Japan not going to split disputed islands with Russia

Japan is not considering solving a dispute with Russia over an island group by splitting the total area of the territory, Japan's foreign minister said Friday.

Foreign Minister Taro Aso discussed such a split of the Russian-held islands north of Japan in parliament on Wednesday. On Friday, he denied that the discussion suggested Tokyo would make such a proposal to Moscow.

The islands - known as the Northern Territories in Japan and the Kuril islands in Russia - were held by Tokyo but seized by Moscow in the closing days of World War II. The dispute has blocked the signing of a formal peace treaty between them.

Japan has rejected a proposal to split the four islands between them. Aso on Wednesday pointed out that a deal giving each side 50 percent of the total area of the territory would give Japan three of the islands and a quarter of the northernmost one.

But Aso said it was just a theoretical discussion.

"There is no truth to a newspaper report that the government is actually considering a proposal to split the total area in half," Aso told reporters, according to the Foreign Ministry's Web site.

In parliament on Wednesday, Aso acknowledged that the decades-old idea of giving the two southernmost islands to Tokyo and the two others to Moscow would apportion more territory to Russia, the AP said.

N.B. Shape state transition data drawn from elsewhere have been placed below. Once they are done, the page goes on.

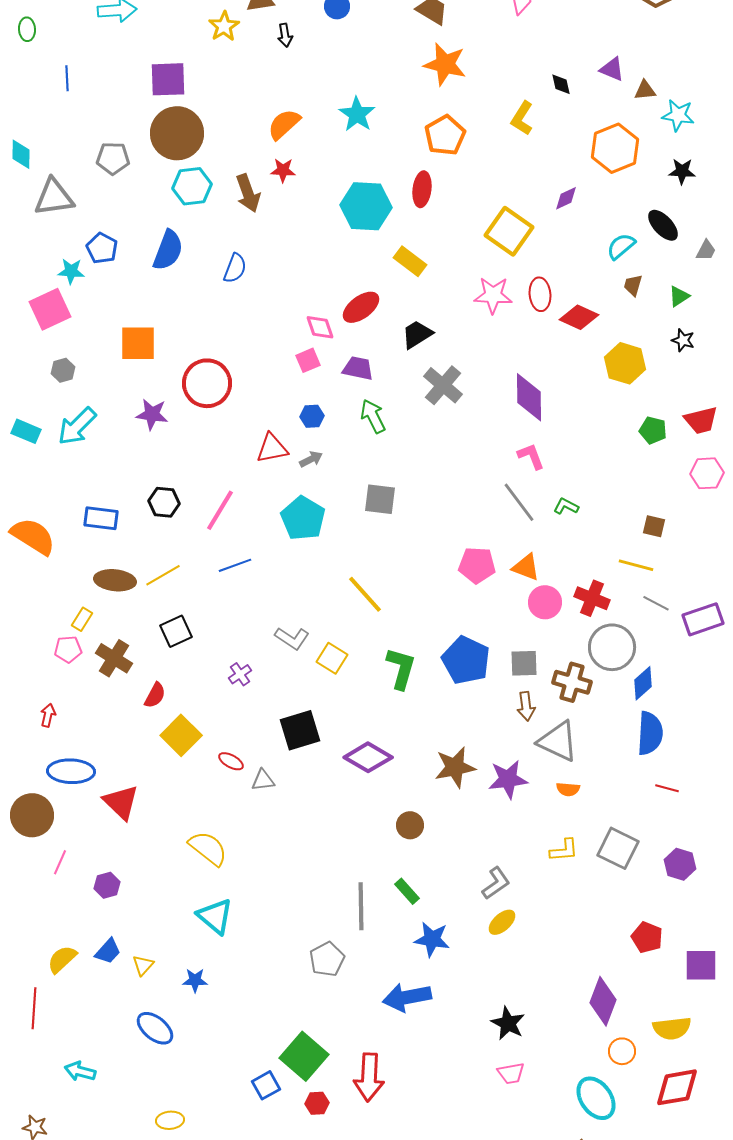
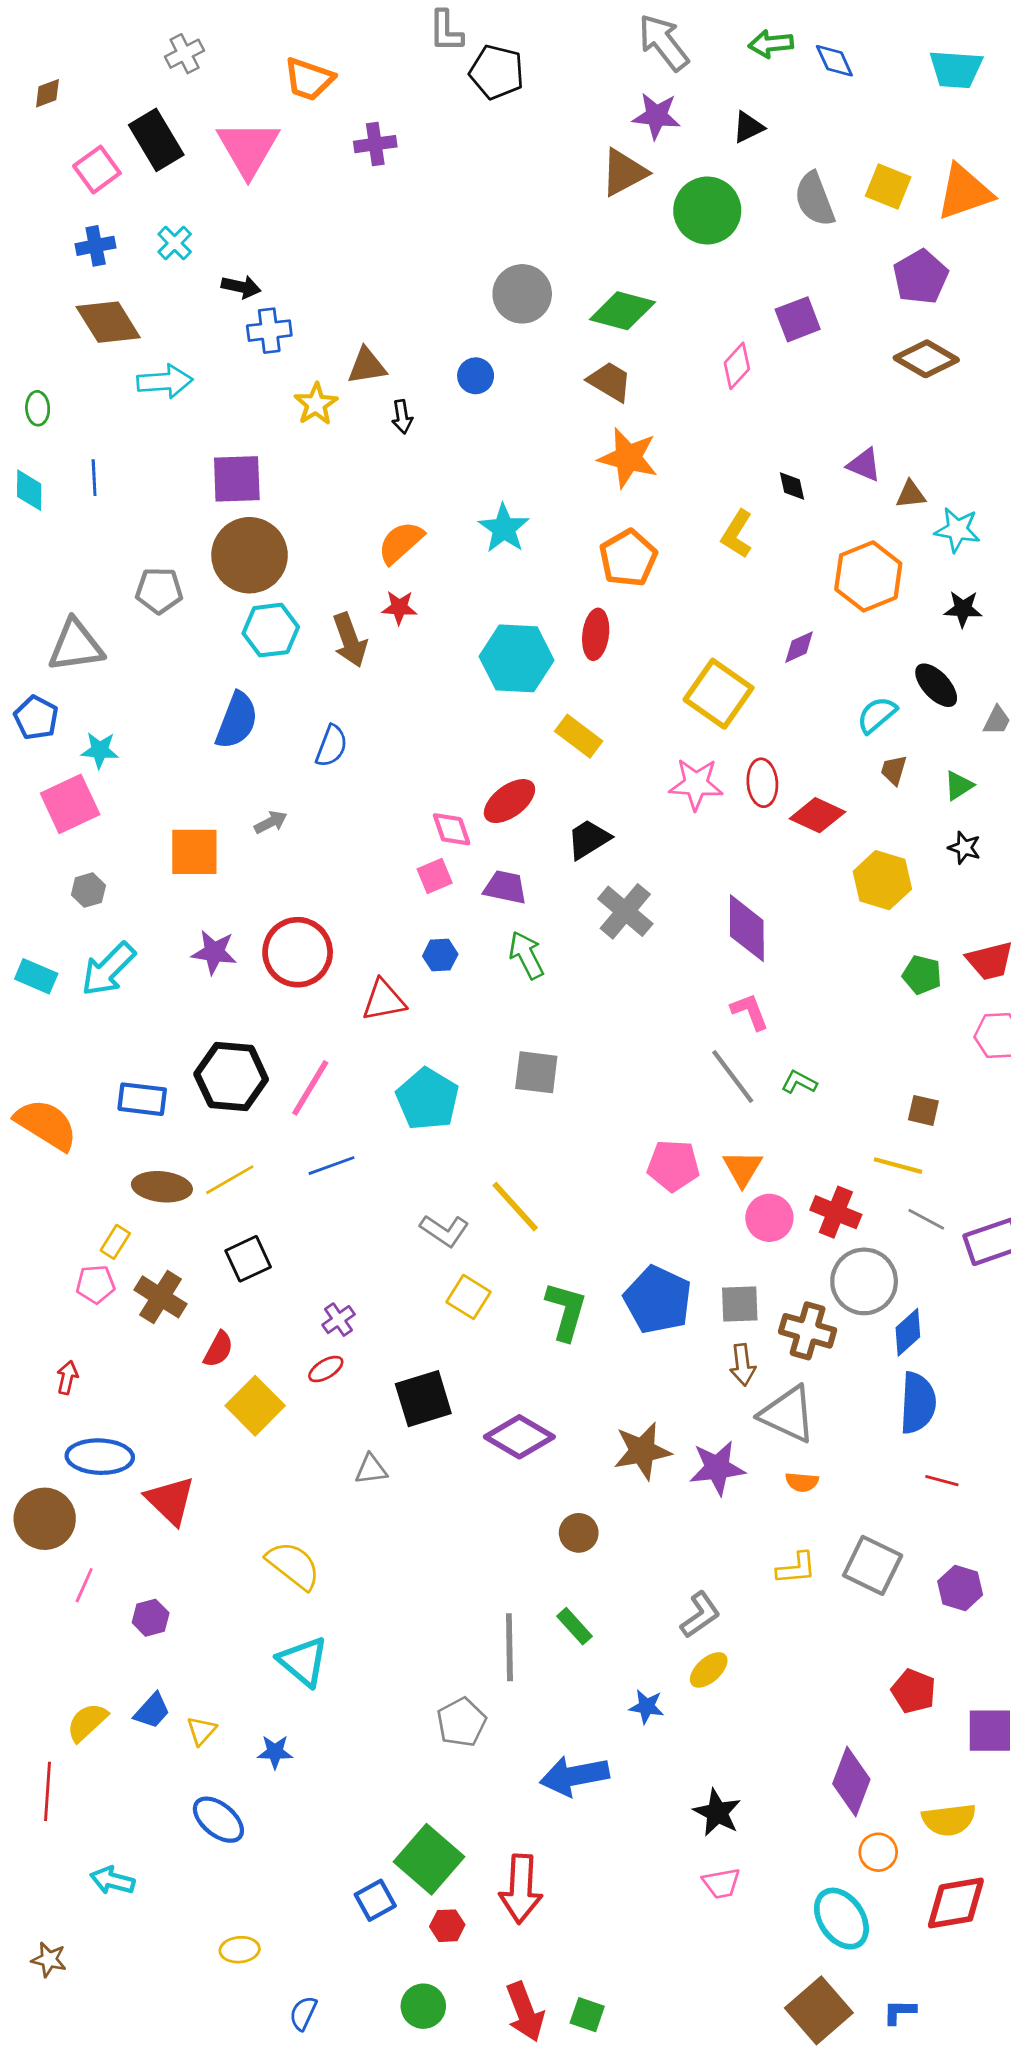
cyan diamond: (21, 154) -> (29, 490), moved
blue pentagon: (102, 248) -> (36, 718), moved
red circle: (207, 383) -> (298, 952), moved
gray arrow: (311, 459) -> (271, 822), moved
black hexagon: (164, 502) -> (231, 1077), size x1.6
orange triangle: (526, 567) -> (743, 1168), turned 40
gray L-shape: (292, 638) -> (444, 1231), moved
red ellipse: (231, 761) -> (326, 1369), moved, turned -60
blue star: (432, 939) -> (647, 1707), moved, size x0.7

"Talking about two islands, three islands or four without taking land area into account is unacceptable," Aso said under questioning by the opposition on Wednesday. "We must carry forward negotiations in a sufficiently realistic way."

Aso added that progress toward resolving the dispute needed to be made before Russian President Vladimir Putin's term ends in May 2008 because he is willing to settle the tiff.

Japan has publicly rejected as insufficient a proposal - included in a 1956 Soviet-Japanese declaration - in which Moscow offered two of the islands to Tokyo. Putin recently tried to revive the idea, but it was shot down again by Japan.

The island dispute is a favorite issue of Japanese right-wing politicians, who have demanded return of all four islands, a position rejected by Moscow.

Tensions between the countries worsened in the wake of the fatal shooting of a Japanese fisherman and a seizure of the boat by the Russia coast guard in the disputed northern waters this past summer.

In a teleconference with Putin in late October, Japanese Prime Minister Shinzo Abe called for negotiations over the territories to be accelerated so a peace treaty can be signed.